Real Men Support Women During Their Periods

by Laurie Ulster
Originally Published: 
A two-part collage with a 15 year-old-boy holding maxi pads and a man carrying tampons in his back p...

Who would’ve expected a photo of a 15-year-old boy holding maxi-pads to go viral? And who would’ve expected a 15-year-old boy to give a crap about girls his age who are menstruating? Not me.

Jose Angel Garcia, a 10th-grader in Miami, has a lot of friends who are girls and he obviously listens to them. One of the things he learned is just how often they find themselves in trouble at school when they get an unexpected period and don’t have a pad or tampon handy to deal with it. Of course, this wasn’t something his male friends would talk about, since they just think periods are gross.

Guess what, boys? We think they’re gross, too, because even if you’re really into celebrating the magic of womanhood and all that, it’s a pretty messy celebration.

Jose decided that he could be of help in two areas: One, he wanted to be there for his female friends who were in need of a quick supply of menstruation products, and two, he wanted the boys to stop being so grossed out by the whole thing. So a few months ago, he posted this on Instagram:

When a friend of his reposted it on Twitter, it went viral.

So is it working?

Sort of.

His guy friends are not really that interested, and some of them are even making fun of him.
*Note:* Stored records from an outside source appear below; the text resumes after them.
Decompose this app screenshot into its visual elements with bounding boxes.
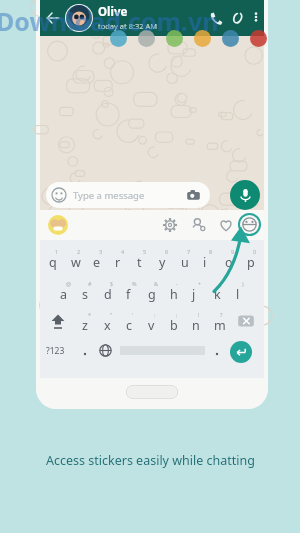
button[interactable]: Avatar [190, 217, 206, 233]
button[interactable]: Back [43, 8, 63, 28]
button[interactable]: Voice message [230, 180, 260, 210]
button[interactable]: Home [126, 385, 178, 399]
staticText: b [170, 317, 178, 334]
staticText: Type a message [73, 189, 145, 202]
button[interactable]: Favorites [218, 217, 234, 233]
staticText: 0 [253, 248, 257, 255]
staticText: ! [198, 311, 200, 318]
button[interactable]: More options [249, 10, 263, 24]
button[interactable]: + [187, 280, 207, 302]
button[interactable] [65, 4, 93, 32]
button[interactable]: : [143, 311, 163, 333]
button[interactable]: Type a message [46, 182, 210, 208]
button[interactable]: 5 [132, 248, 152, 270]
staticText: 7 [187, 248, 191, 255]
staticText: i [203, 254, 207, 271]
staticText: l [236, 286, 240, 303]
button[interactable]: Stickers [238, 213, 261, 236]
button[interactable]: ; [165, 311, 185, 333]
staticText: * [88, 311, 92, 318]
button[interactable]: * [77, 311, 97, 333]
staticText: $ [110, 280, 114, 287]
staticText: today at 8:32 AM [98, 21, 158, 31]
button[interactable]: 3 [88, 248, 108, 270]
button[interactable]: Settings [162, 217, 178, 233]
staticText: f [126, 286, 131, 303]
button[interactable]: @ [55, 280, 75, 302]
staticText: - [176, 280, 178, 287]
staticText: a [60, 286, 68, 303]
staticText: s [82, 286, 88, 303]
button[interactable]: Enter [230, 341, 252, 363]
button[interactable]: - [165, 280, 185, 302]
staticText: d [104, 286, 112, 303]
staticText: h [170, 286, 178, 303]
staticText: e [93, 254, 101, 271]
staticText: t [137, 254, 142, 271]
staticText: 9 [231, 248, 235, 255]
staticText: o [225, 254, 233, 271]
button[interactable]: 9 [220, 248, 240, 270]
button[interactable]: $ [99, 280, 119, 302]
staticText: g [148, 286, 156, 303]
staticText: 6 [165, 248, 169, 255]
button[interactable]: Change language [99, 344, 112, 357]
staticText: ?123 [46, 345, 65, 357]
button[interactable]: 2 [66, 248, 86, 270]
button[interactable]: Back [40, 0, 264, 36]
staticText: @ [66, 280, 71, 287]
staticText: # [88, 280, 92, 287]
staticText: ) [242, 280, 244, 287]
staticText: Download.com.vn [0, 4, 219, 38]
button[interactable]: # [77, 280, 97, 302]
button[interactable]: ' [121, 311, 141, 333]
button[interactable]: % [121, 280, 141, 302]
button[interactable]: Call [208, 10, 224, 26]
staticText: r [115, 254, 121, 271]
button[interactable]: ) [231, 280, 251, 302]
button[interactable]: 7 [176, 248, 196, 270]
staticText: y [159, 254, 166, 271]
button[interactable]: & [143, 280, 163, 302]
button[interactable]: Attach [229, 10, 245, 26]
button[interactable]: ( [209, 280, 229, 302]
button[interactable]: " [99, 311, 119, 333]
staticText: q [49, 254, 57, 271]
button[interactable]: 4 [110, 248, 130, 270]
staticText: " [110, 311, 113, 318]
staticText: ' [132, 311, 134, 318]
staticText: Access stickers easily while chatting [46, 452, 255, 469]
button[interactable]: ? [209, 311, 229, 333]
staticText: ( [220, 280, 222, 287]
staticText: p [247, 254, 255, 271]
staticText: 1 [55, 248, 59, 255]
staticText: j [192, 286, 196, 303]
staticText: ? [220, 311, 223, 318]
button[interactable]: Backspace [235, 313, 255, 329]
staticText: : [154, 311, 156, 318]
button[interactable]: 8 [198, 248, 218, 270]
button[interactable]: ?123 [46, 345, 65, 357]
staticText: k [214, 286, 221, 303]
button[interactable]: 6 [154, 248, 174, 270]
staticText: Olive [98, 4, 128, 20]
button[interactable]: 0 [242, 248, 262, 270]
staticText: x [104, 317, 111, 334]
button[interactable] [48, 215, 68, 235]
staticText: 8 [209, 248, 213, 255]
button[interactable]: 1 [44, 248, 64, 270]
button[interactable] [80, 348, 90, 358]
staticText: v [148, 317, 155, 334]
staticText: 4 [121, 248, 125, 255]
button[interactable]: Camera [186, 188, 201, 203]
staticText: c [126, 317, 133, 334]
button[interactable] [212, 348, 222, 358]
staticText: w [71, 254, 81, 271]
staticText: + [198, 280, 202, 287]
button[interactable]: ! [187, 311, 207, 333]
staticText: z [82, 317, 88, 334]
staticText: % [132, 280, 137, 287]
button[interactable]: Shift [48, 311, 68, 331]
staticText: m [214, 317, 226, 334]
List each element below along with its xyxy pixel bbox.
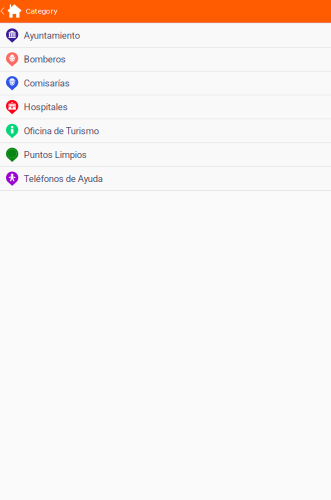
staticText: Teléfonos de Ayuda (24, 173, 103, 184)
button[interactable]: Oficina de Turismo (0, 119, 331, 143)
button[interactable]: Teléfonos de Ayuda (0, 167, 331, 191)
staticText: Category (26, 6, 58, 16)
staticText: Comisarías (24, 78, 70, 89)
staticText: Puntos Limpios (24, 149, 87, 160)
button[interactable]: Puntos Limpios (0, 143, 331, 167)
button[interactable]: Bomberos (0, 48, 331, 72)
button[interactable]: Hospitales (0, 96, 331, 120)
staticText: Oficina de Turismo (24, 126, 99, 136)
staticText: Hospitales (24, 102, 68, 112)
staticText: Ayuntamiento (24, 30, 80, 41)
button[interactable]: Ayuntamiento (0, 24, 331, 48)
staticText: Bomberos (24, 54, 66, 65)
button[interactable]: Comisarías (0, 72, 331, 96)
button[interactable]: Back to Category (0, 0, 58, 22)
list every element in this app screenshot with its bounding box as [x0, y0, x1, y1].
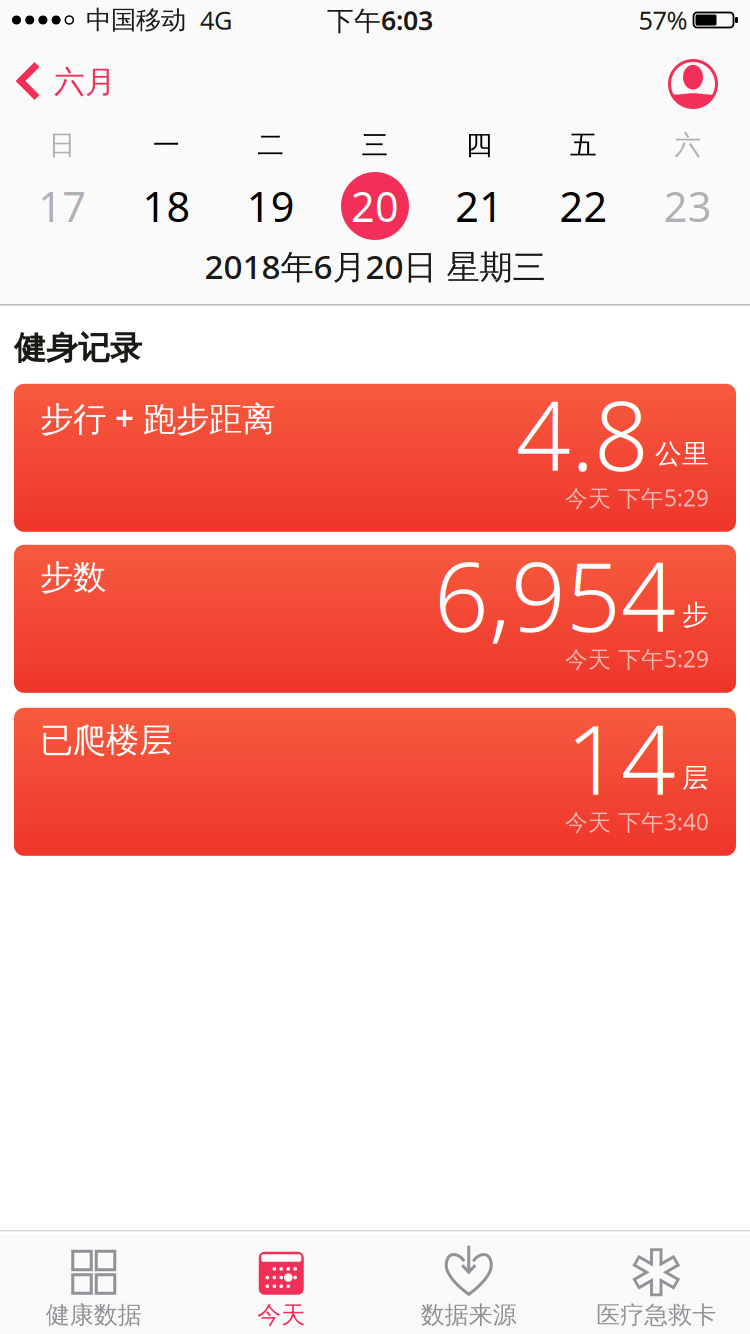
staticText: 医疗急救卡 [596, 1300, 716, 1330]
staticText: 18 [142, 179, 190, 234]
staticText: 健康数据 [46, 1300, 142, 1330]
staticText: 今天 下午5:29 [565, 483, 709, 513]
staticText: 4.8 [516, 370, 649, 497]
staticText: 健身记录 [14, 328, 142, 368]
staticText: 二 [257, 129, 284, 161]
staticText: 步行 + 跑步距离 [40, 396, 275, 440]
staticText: 日 [49, 129, 76, 161]
staticText: 中国移动 [86, 4, 186, 36]
staticText: 六 [674, 129, 701, 161]
staticText: 步数 [40, 557, 106, 598]
staticText: 已爬楼层 [40, 720, 172, 761]
staticText: 六月 [54, 63, 116, 101]
staticText: 19 [247, 179, 295, 234]
staticText: 57% [638, 3, 688, 37]
staticText: 今天 [257, 1300, 305, 1330]
staticText: 21 [455, 179, 503, 234]
staticText: 20 [351, 179, 399, 234]
staticText: 步 [682, 598, 709, 631]
staticText: 17 [38, 179, 86, 234]
staticText: 三 [362, 129, 388, 161]
staticText: 23 [664, 179, 712, 234]
staticText: 五 [570, 129, 597, 161]
staticText: 公里 [655, 438, 709, 470]
staticText: 4G [200, 3, 232, 37]
staticText: 今天 下午5:29 [565, 644, 709, 674]
staticText: 四 [466, 129, 493, 161]
staticText: 14 [566, 694, 676, 821]
staticText: 6,954 [434, 531, 676, 658]
staticText: 层 [682, 762, 709, 794]
staticText: 数据来源 [421, 1300, 517, 1330]
staticText: 22 [560, 179, 608, 234]
staticText: 2018年6月20日 星期三 [204, 244, 546, 288]
staticText: 一 [153, 129, 180, 161]
staticText: 今天 下午3:40 [565, 807, 709, 837]
staticText: 下午6:03 [327, 2, 433, 38]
And while his post hasn’t resulted in other guys posting pictures of themselves with pads or tampons, he’s getting wave after wave of support from the girls, all using his hashtag and talking about how nice it is to feel supported.
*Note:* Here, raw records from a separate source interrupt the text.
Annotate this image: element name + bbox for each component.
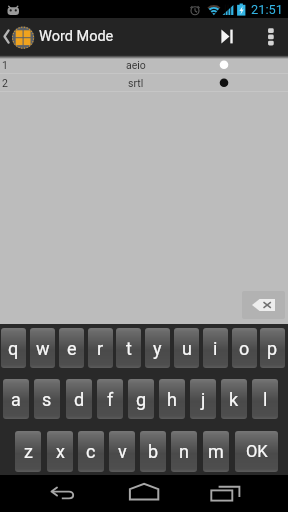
button[interactable]: y [145,328,170,368]
staticText: l [263,389,268,410]
button[interactable]: f [97,379,123,419]
button[interactable]: 2 [0,74,288,91]
button[interactable]: e [59,328,84,368]
staticText: m [208,441,224,462]
button[interactable]: s [34,379,60,419]
staticText: n [179,441,189,462]
button[interactable]: Next [210,18,256,55]
button[interactable]: More options [256,18,288,55]
button[interactable]: Back [42,475,86,512]
button[interactable]: h [159,379,185,419]
button[interactable]: w [30,328,55,368]
button[interactable]: g [128,379,154,419]
button[interactable]: u [174,328,199,368]
button[interactable]: z [15,431,41,472]
staticText: 21:51 [251,2,283,17]
staticText: j [201,389,206,410]
button[interactable]: r [88,328,113,368]
button[interactable]: l [252,379,278,419]
staticText: r [97,338,104,359]
staticText: x [56,441,65,462]
staticText: a [11,389,21,410]
button[interactable]: j [190,379,216,419]
button[interactable]: i [203,328,228,368]
staticText: e [67,338,77,359]
staticText: t [126,338,132,359]
button[interactable]: v [109,431,135,472]
button[interactable]: k [221,379,247,419]
button[interactable]: n [171,431,197,472]
staticText: h [167,389,177,410]
staticText: d [74,389,85,410]
button[interactable]: q [1,328,26,368]
staticText: Word Mode [39,28,114,45]
button[interactable]: d [66,379,92,419]
staticText: c [86,441,96,462]
staticText: w [36,338,50,359]
button[interactable]: Navigate up [0,18,120,55]
staticText: g [136,389,147,410]
button[interactable]: OK [235,431,278,472]
button[interactable]: Home [124,475,164,512]
staticText: srtl [128,77,144,89]
staticText: p [267,338,278,359]
staticText: q [8,338,19,359]
staticText: u [182,338,192,359]
staticText: i [213,338,218,359]
button[interactable]: Recent apps [206,475,246,512]
staticText: y [153,338,162,359]
staticText: s [42,389,52,410]
staticText: k [229,389,239,410]
button[interactable]: Backspace [242,291,285,319]
staticText: OK [246,442,268,461]
staticText: f [107,389,114,410]
button[interactable]: c [78,431,104,472]
staticText: 2 [2,77,8,89]
staticText: aeio [126,59,146,71]
button[interactable]: m [203,431,229,472]
staticText: b [148,441,159,462]
staticText: v [118,441,127,462]
button[interactable]: x [47,431,73,472]
button[interactable]: p [260,328,285,368]
button[interactable]: 1 [0,56,288,73]
button[interactable]: b [140,431,166,472]
button[interactable]: o [232,328,257,368]
staticText: z [24,441,33,462]
button[interactable]: a [3,379,29,419]
staticText: 1 [2,59,8,71]
staticText: o [239,338,250,359]
button[interactable]: t [116,328,141,368]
We all know women go to great lengths to hide their tampons on their way to the bathroom when they’re at work. It’s even harder on teenage girls who are even more embarrassed about it and less likely to know exactly when their periods are coming. So it’s awfully sweet that Jose wants to help.

Have any of the girls asked him for supplies? Doesn’t seem like it, but the effort is still appreciated.